*** EXERCISE MATERIAL ***

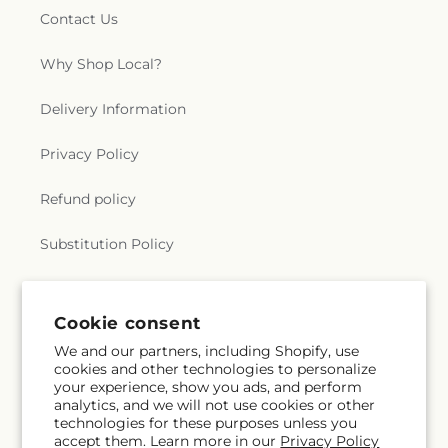
Contact Us
Why Shop Local?
Delivery Information
Privacy Policy
Refund policy
Substitution Policy
Terms of service
Cookie consent
We and our partners, including Shopify, use
Subscribe to our emails
cookies and other technologies to personalize
your experience, show you ads, and perform
analytics, and we will not use cookies or other
Subscribe
Email
technologies for these purposes unless you
accept them. Learn more in our
Privacy Policy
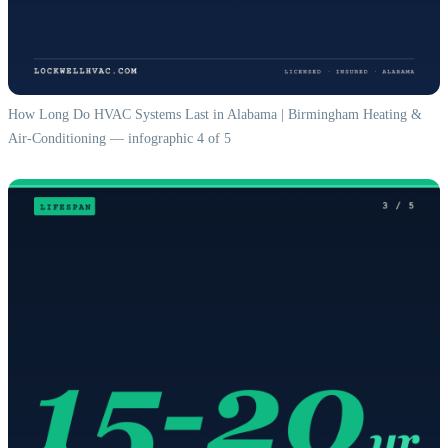
How Long Do HVAC Systems Last in Alabama | Birmingham Heating &
Air-Conditioning — infographic 4 of 5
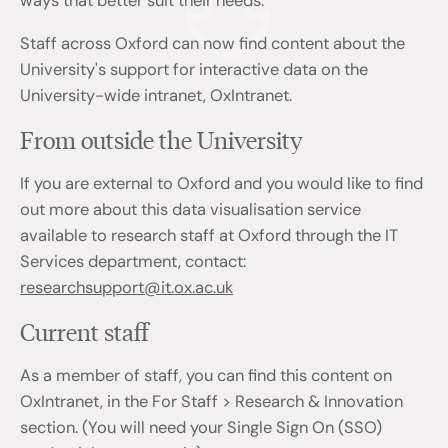
ways that better suit their needs.
Staff across Oxford can now find content about the
University's support for interactive data on the
University-wide intranet, OxIntranet.
From outside the University
If you are external to Oxford and you would like to find
out more about this data visualisation service
available to research staff at Oxford through the IT
Services department, contact:
researchsupport@it.ox.ac.uk
Current staff
As a member of staff, you can find this content on
OxIntranet, in the For Staff > Research & Innovation
section. (You will need your Single Sign On (SSO)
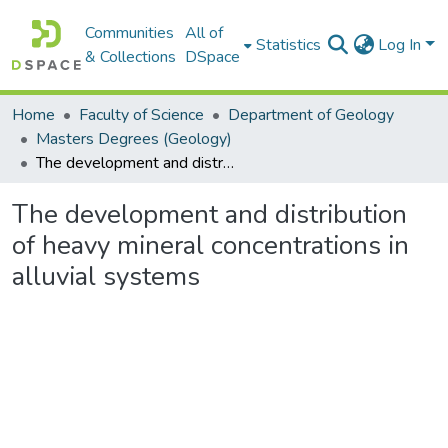
Communities
All of
Statistics
Log In
& Collections
DSpace
Home
Faculty of Science
Department of Geology
Masters Degrees (Geology)
The development and distribution of heavy mineral concentrations in alluvial systems
The development and distribution
of heavy mineral concentrations in
alluvial systems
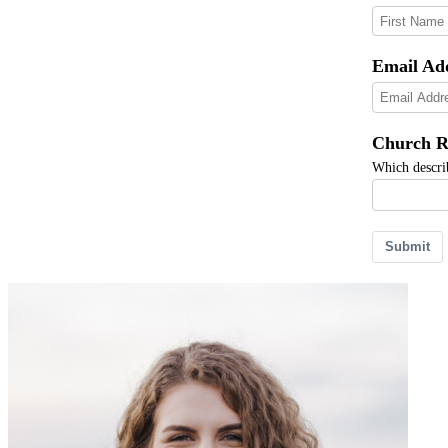
Email Ad
Church R
Which describ
Submit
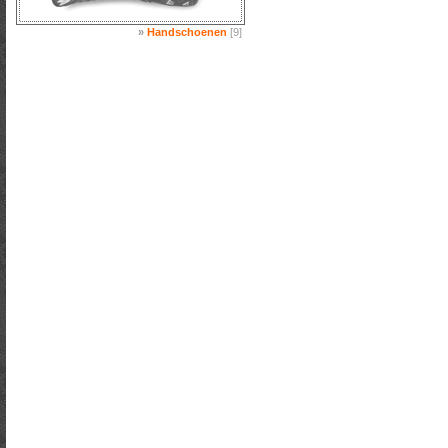
»
Handschoenen
[9]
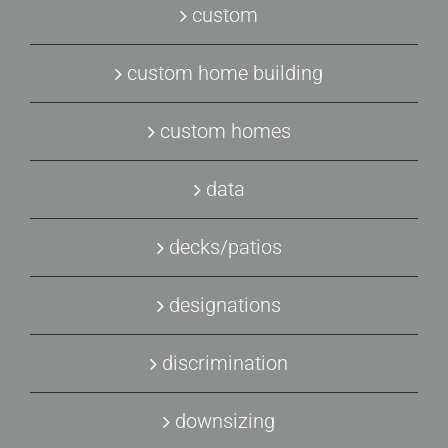
custom
custom home building
custom homes
data
decks/patios
designations
discrimination
downsizing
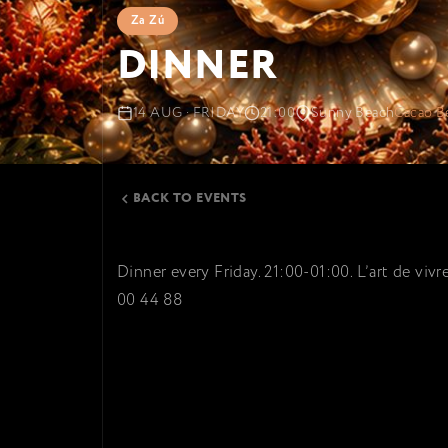
Za Zú
DINNER
14 AUG · FRIDAY
21:00
Sunny Beach
Cacao B
BACK TO EVENTS
Dinner every Friday. 21:00-01:00. L’art de viv
00 44 88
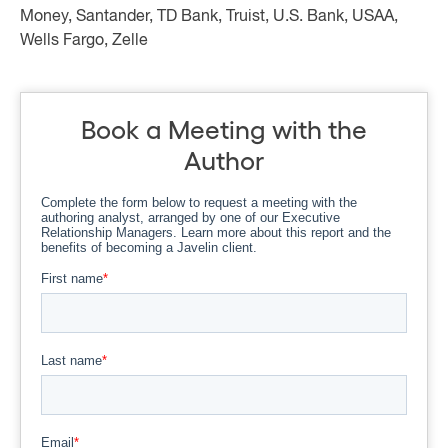
Money, Santander, TD Bank, Truist, U.S. Bank, USAA,
Wells Fargo, Zelle
Book a Meeting with the
Author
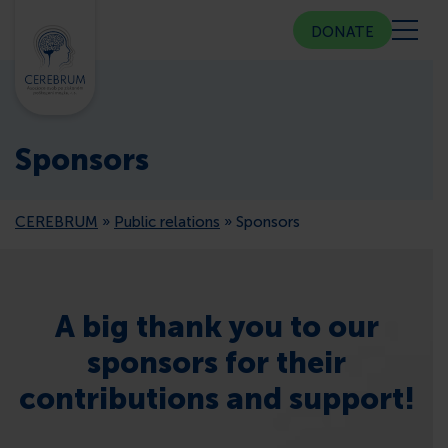
DONATE
ABOUT US
Sponsors
COMMUNITY CENTER
CEREBRUM
»
Public relations
»
Sponsors
COUNSELING
PUBLIC RELATIONS
A big thank you to our
sponsors for their
MEMBERSHIP
contributions and support!
PRESS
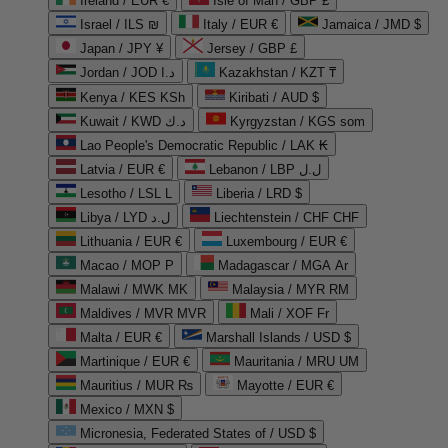
Ireland / EUR €
Isle of Man / GBP £
Israel / ILS ₪
Italy / EUR €
Jamaica / JMD $
Japan / JPY ¥
Jersey / GBP £
Jordan / JOD د.ا
Kazakhstan / KZT ₸
Kenya / KES KSh
Kiribati / AUD $
Kuwait / KWD د.ك
Kyrgyzstan / KGS som
Lao People's Democratic Republic / LAK ₭
Latvia / EUR €
Lebanon / LBP ل.ل
Lesotho / LSL L
Liberia / LRD $
Libya / LYD ل.د
Liechtenstein / CHF CHF
Lithuania / EUR €
Luxembourg / EUR €
Macao / MOP P
Madagascar / MGA Ar
Malawi / MWK MK
Malaysia / MYR RM
Maldives / MVR MVR
Mali / XOF Fr
Malta / EUR €
Marshall Islands / USD $
Martinique / EUR €
Mauritania / MRU UM
Mauritius / MUR ₨
Mayotte / EUR €
Mexico / MXN $
Micronesia, Federated States of / USD $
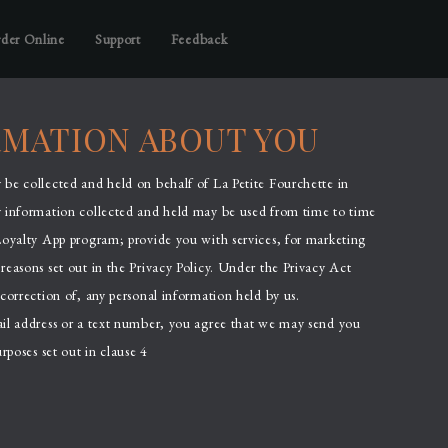
der Online
Support
Feedback
RMATION ABOUT YOU
be collected and held on behalf of La Petite Fourchette in
y information collected and held may be used from time to time
Loyalty App program; provide you with services, for marketing
reasons set out in the Privacy Policy. Under the Privacy Act
correction of, any personal information held by us.
ail address or a text number, you agree that we may send you
rposes set out in clause 4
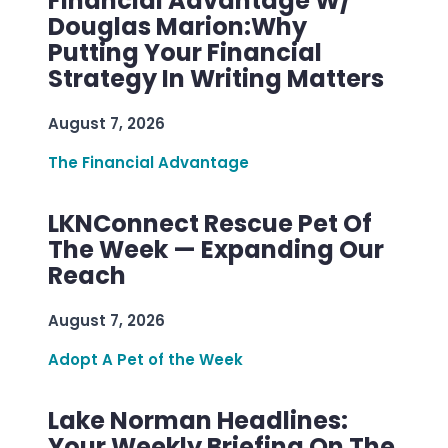
Financial Advantage W/
Douglas Marion:Why
Putting Your Financial
Strategy In Writing Matters
August 7, 2026
The Financial Advantage
LKNConnect Rescue Pet Of
The Week — Expanding Our
Reach
August 7, 2026
Adopt A Pet of the Week
Lake Norman Headlines:
Your Weekly Briefing On The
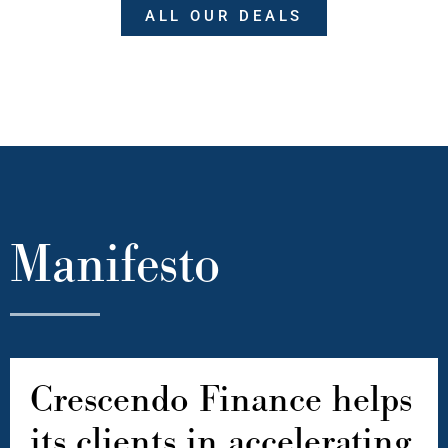
ALL OUR DEALS
Manifesto
Crescendo Finance helps
its clients in accelerating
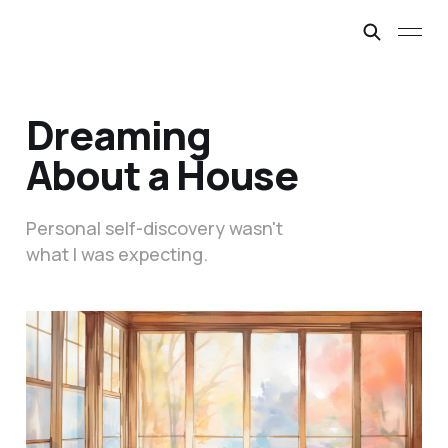
Dreaming
About a House
Personal self-discovery wasn't
what I was expecting.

***

WHAT YOU SHOULD DO: What is wanted is an exact copy of the lines above from the one containing "Malta / EUR €" through the one containing "reasons set out", with no pictures in it.

ANSWER SPACE:
Malta / EUR €
Marshall Islands / USD $
Martinique / EUR €
Mauritania / MRU UM
Mauritius / MUR ₨
Mayotte / EUR €
Mexico / MXN $
Micronesia, Federated States of / USD $
der Online
Support
Feedback
RMATION ABOUT YOU
be collected and held on behalf of La Petite Fourchette in
y information collected and held may be used from time to time
Loyalty App program; provide you with services, for marketing
reasons set out in the Privacy Policy. Under the Privacy Act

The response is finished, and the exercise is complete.